The temporalis fills the temporal fossa and inserts on the coronoid process as a broad fan-shaped muscle. Its posterior fibres retract the mandible — the only muscle capable of pure retraction. In temporomandibular joint dysfunction, temporalis trigger points refer pain to the upper teeth and temporal headache. The temporalis flap is a reliable pedicled flap for orbital, skull base, and intraoral reconstruction.

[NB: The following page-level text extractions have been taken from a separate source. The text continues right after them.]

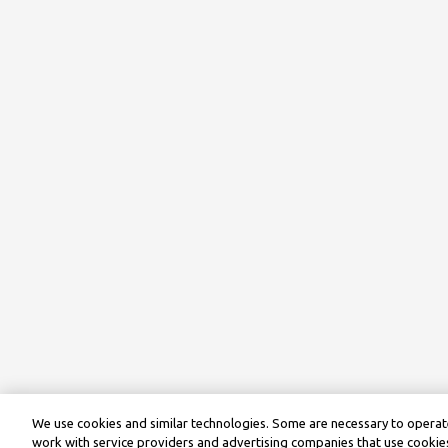
We use cookies and similar technologies. Some are necessary to operate
work with service providers and advertising companies that use cookies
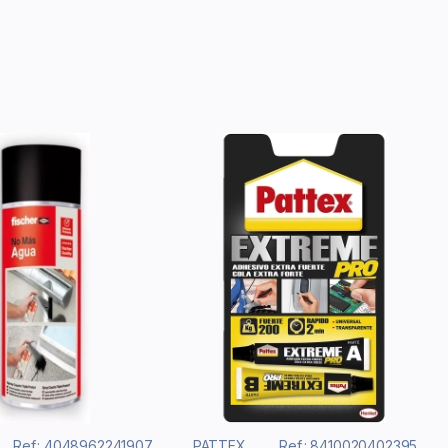
Ref.: 4048962241907
PATTEX
Ref.: 8410020402395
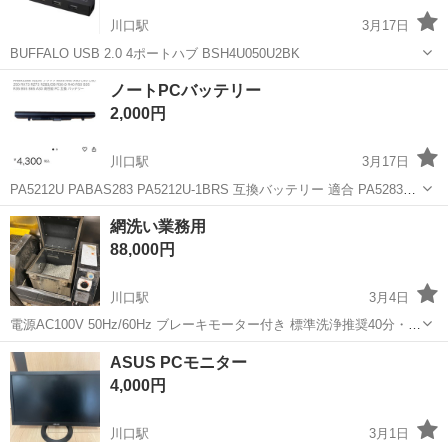
川口駅
3月17日
BUFFALO USB 2.0 4ポートハブ BSH4U050U2BK
埼玉
川口市
川口駅
周辺機器
BSH
ノートPCバッテリー
2,000円
川口駅
3月17日
PA5212U PABAS283 PA5212U-1BRS 互換バッテリー 適合 PA5283U-
1BRS PA5265U-1BRS PABAS286 PABAS288 対応用 ブラックTecra
埼玉
川口市
川口駅
周辺機器
バッテリー
網洗い業務用
A40 A50 C40 C...
88,000円
川口駅
3月4日
電源AC100V 50Hz/60Hz ブレーキモーター付き 標準洗浄推奨40分・磨
きは随意 枚数：太網15枚～細網22枚 仕様タイマー：60分 連続運転
埼玉
川口市
川口駅
その他
業務用
ASUS PCモニター
も可 , 網サイズ：300mm以下 キャスター付き 外形寸法(mm)幅6...
4,000円
川口駅
3月1日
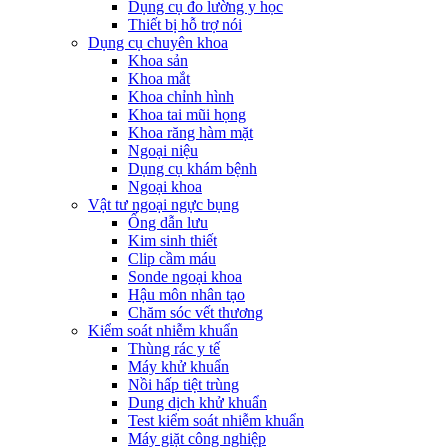
Dụng cụ đo lường y học
Thiết bị hỗ trợ nói
Dụng cụ chuyên khoa
Khoa sản
Khoa mắt
Khoa chỉnh hình
Khoa tai mũi họng
Khoa răng hàm mặt
Ngoại niệu
Dụng cụ khám bệnh
Ngoại khoa
Vật tư ngoại ngực bụng
Ống dẫn lưu
Kim sinh thiết
Clip cầm máu
Sonde ngoại khoa
Hậu môn nhân tạo
Chăm sóc vết thương
Kiểm soát nhiễm khuẩn
Thùng rác y tế
Máy khử khuẩn
Nồi hấp tiệt trùng
Dung dịch khử khuẩn
Test kiểm soát nhiễm khuẩn
Máy giặt công nghiệp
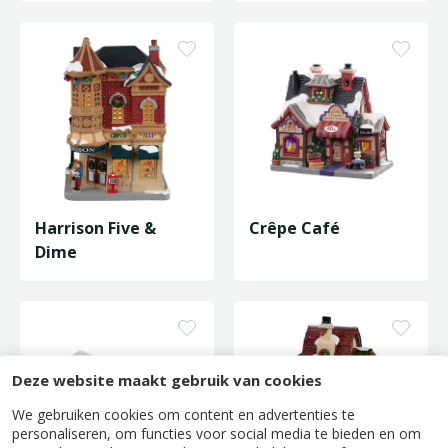
Harrison Five &
Crêpe Café
Dime
Deze website maakt gebruik van cookies
We gebruiken cookies om content en advertenties te
personaliseren, om functies voor social media te bieden en om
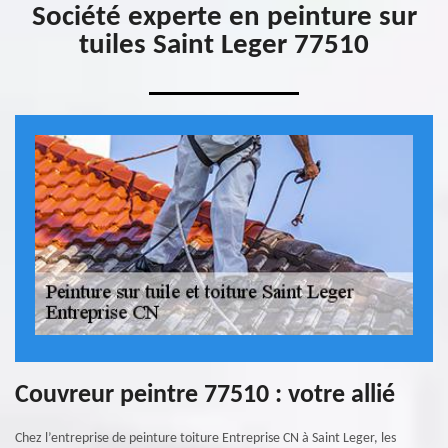
Société experte en peinture sur
tuiles Saint Leger 77510
Couvreur peintre 77510 : votre allié
Chez l’entreprise de peinture toiture Entreprise CN à Saint Leger, les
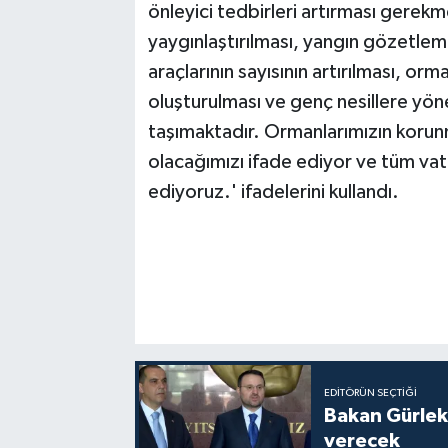
önleyici tedbirleri artırması gerekm
yaygınlaştırılması, yangın gözetleme
araçlarının sayısının artırılması, or
oluşturulması ve genç nesillere yöne
taşımaktadır. Ormanlarımızın korunm
olacağımızı ifade ediyor ve tüm va
ediyoruz.' ifadelerini kullandı.
EDITÖRÜN SEÇTIĞI
Bakan Gürlek
verecek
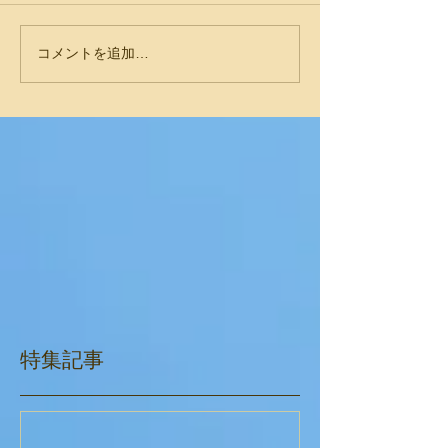
コメントを追加…
特集記事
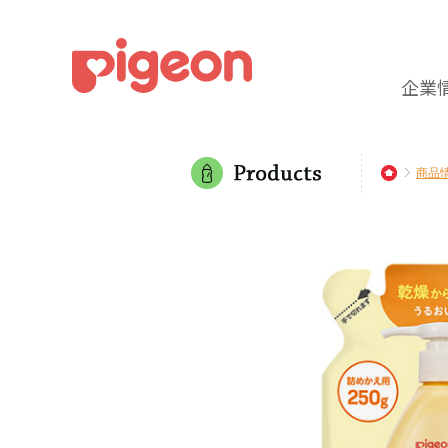
企業
商品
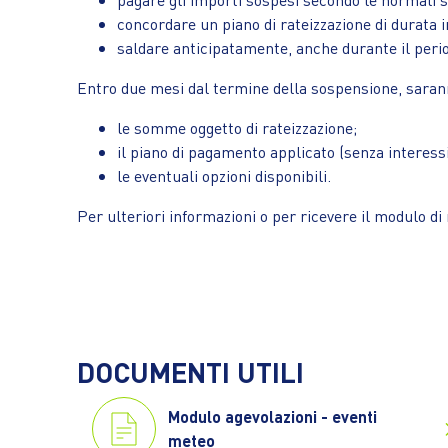
concordare un piano di rateizzazione di durata i
saldare anticipatamente, anche durante il perio
Entro due mesi dal termine della sospensione, sarann
le somme oggetto di rateizzazione;
il piano di pagamento applicato (senza interessi
le eventuali opzioni disponibili.
Per ulteriori informazioni o per ricevere il modulo di
DOCUMENTI UTILI
Modulo agevolazioni - eventi
meteo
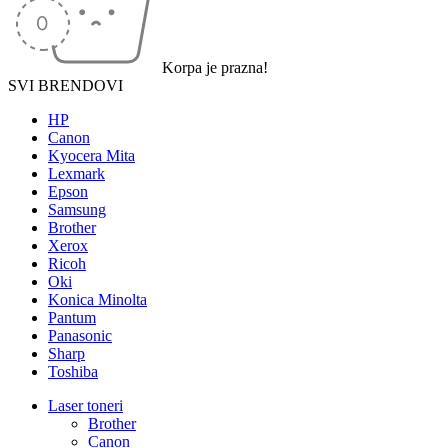
Korpa je prazna!
SVI BRENDOVI
HP
Canon
Kyocera Mita
Lexmark
Epson
Samsung
Brother
Xerox
Ricoh
Oki
Konica Minolta
Pantum
Panasonic
Sharp
Toshiba
Laser toneri
Brother
Canon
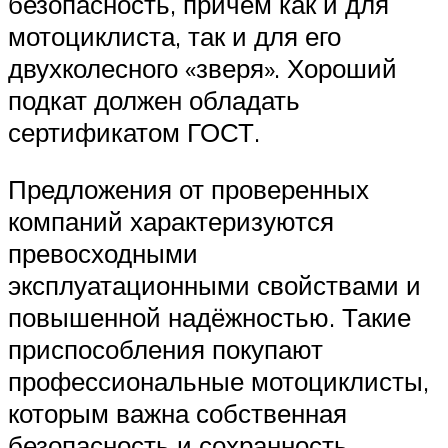
безопасность, причём как и для
мотоциклиста, так и для его
двухколесного «зверя». Хороший
подкат должен обладать
сертификатом ГОСТ.
Предложения от проверенных
компаний характеризуются
превосходными
эксплуатационными свойствами и
повышенной надёжностью. Такие
приспособления покупают
профессиональные мотоциклисты,
которым важна собственная
безопасность и сохранность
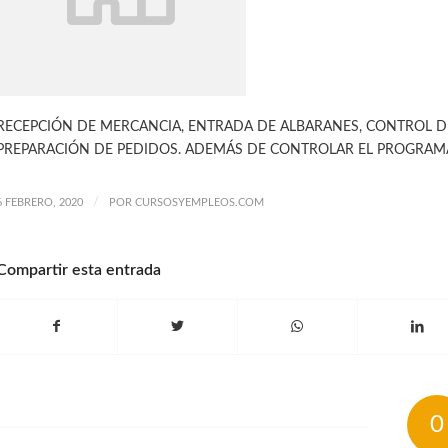
RECEPCIÓN DE MERCANCIA, ENTRADA DE ALBARANES, CONTROL D
PREPARACIÓN DE PEDIDOS. ADEMÁS DE CONTROLAR EL PROGRAM
/
6 FEBRERO, 2020
POR
CURSOSYEMPLEOS.COM
Compartir esta entrada
0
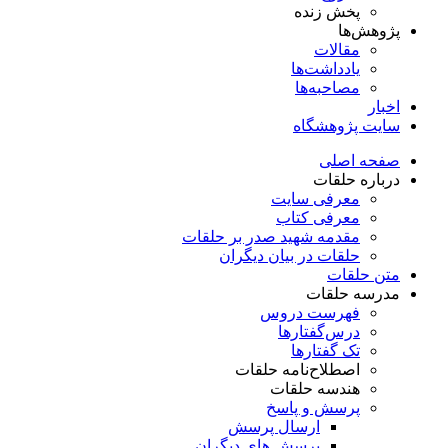
پخش زنده
پژوهش‌ها
مقالات
یادداشت‌ها
مصاحبه‌ها
اخبار
سایت پژوهشگاه
صفحه اصلی
درباره حلقات
معرفی سایت
معرفی کتاب
مقدمه شهید صدر بر حلقات
حلقات در بیان دیگران
متن حلقات
مدرسه حلقات
فهرست دروس
درس‌گفتار‌ها
تک گفتارها
اصطلاح‌نامه حلقات
هندسه حلقات
پرسش و پاسخ
ارسال پرسش
پرسش های دیگران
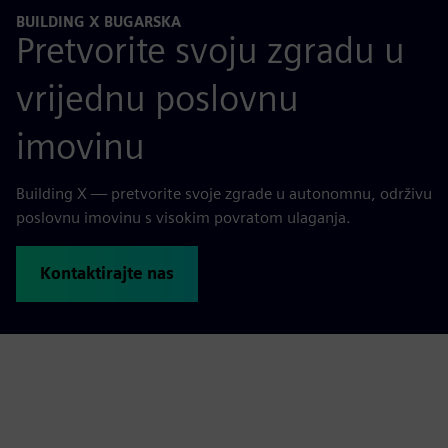
BUILDING X BUGARSKA
Pretvorite svoju zgradu u
vrijednu poslovnu
imovinu
Building X — pretvorite svoje zgrade u autonomnu, održivu
poslovnu imovinu s visokim povratom ulaganja.
Kontaktirajte nas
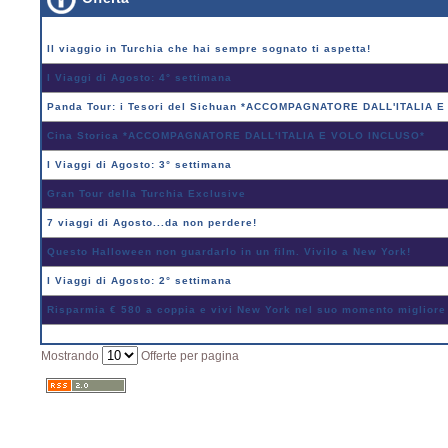
Il viaggio in Turchia che hai sempre sognato ti aspetta!
I Viaggi di Agosto: 4° settimana
Panda Tour: i Tesori del Sichuan *ACCOMPAGNATORE DALL'ITALIA 
Cina Storica *ACCOMPAGNATORE DALL'ITALIA E VOLO INCLUSO*
I Viaggi di Agosto: 3° settimana
Gran Tour della Turchia Exclusive
7 viaggi di Agosto...da non perdere!
Questo Halloween non guardarlo in un film. Vivilo a New York!
I Viaggi di Agosto: 2° settimana
Risparmia € 580 a coppia e vivi New York nel suo momento migliore
Mostrando
Offerte per pagina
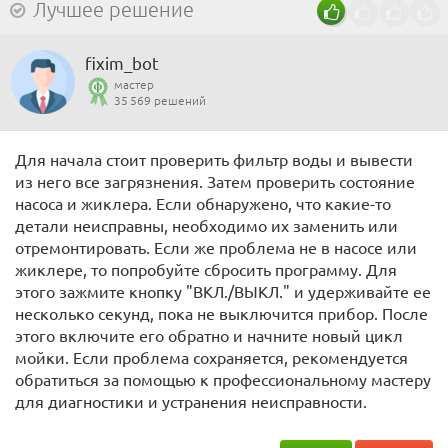
Лучшее решение
fixim_bot
мастер
35 569 решений
Для начала стоит проверить фильтр воды и вывести
из него все загрязнения. Затем проверить состояние
насоса и жиклера. Если обнаружено, что какие-то
детали неисправны, необходимо их заменить или
отремонтировать. Если же проблема не в насосе или
жиклере, то попробуйте сбросить программу. Для
этого зажмите кнопку "ВКЛ./ВЫКЛ." и удерживайте ее
несколько секунд, пока не выключится прибор. После
этого включите его обратно и начните новый цикл
мойки. Если проблема сохраняется, рекомендуется
обратиться за помощью к профессиональному мастеру
для диагностики и устранения неисправности.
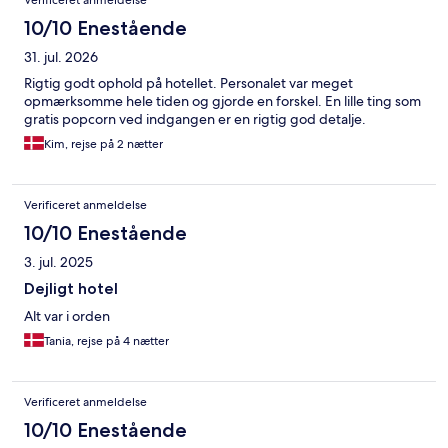
Verificeret anmeldelse
10/10 Enestående
31. jul. 2026
Rigtig godt ophold på hotellet. Personalet var meget
opmærksomme hele tiden og gjorde en forskel. En lille ting som
gratis popcorn ved indgangen er en rigtig god detalje.
Kim, rejse på 2 nætter
Verificeret anmeldelse
10/10 Enestående
3. jul. 2025
Dejligt hotel
Alt var i orden
Tania, rejse på 4 nætter
Verificeret anmeldelse
10/10 Enestående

| Origin | Temporal fossa (entire floor of the temporal fossa and deep surface of the temporal fascia) |
|---|---|
| Insertion | Coronoid process and anterior border of the mandibular ramus |
| Nerve Supply | Deep temporal branches of the mandibular nerve (V3) |
| Blood Supply | Deep temporal arteries (from the maxillary artery) and the middle temporal artery (from the superficial temporal) |
| Actions | Mandibular elevation (jaw closing) — vertical fibres; Mandibular retraction — posterior fibres; The temporal muscle is the most powerful jaw closer and the primary retruder of the mandible |
|---|
Temporalis myofascial pain produces temporal headache and upper tooth pain. Clenching and bruxism overload the temporalis — occlusal splint therapy reduces nocturnal temporalis activity. Temporal tendinitis (inflammation at the coronoid insertion) produces jaw pain reproduced by biting and coronoid palpation through the mandibular notch.
The temporalis is palpable over the entire temporal fossa and becomes firm during jaw clenching — visible wasting indicates temporal muscle atrophy from chronic TMJ dysfunction or trigeminal motor neuropathy.
Temporal muscle trigger points from bruxism producing temporal headache and upper tooth pain managed with splint therapy and dry needling.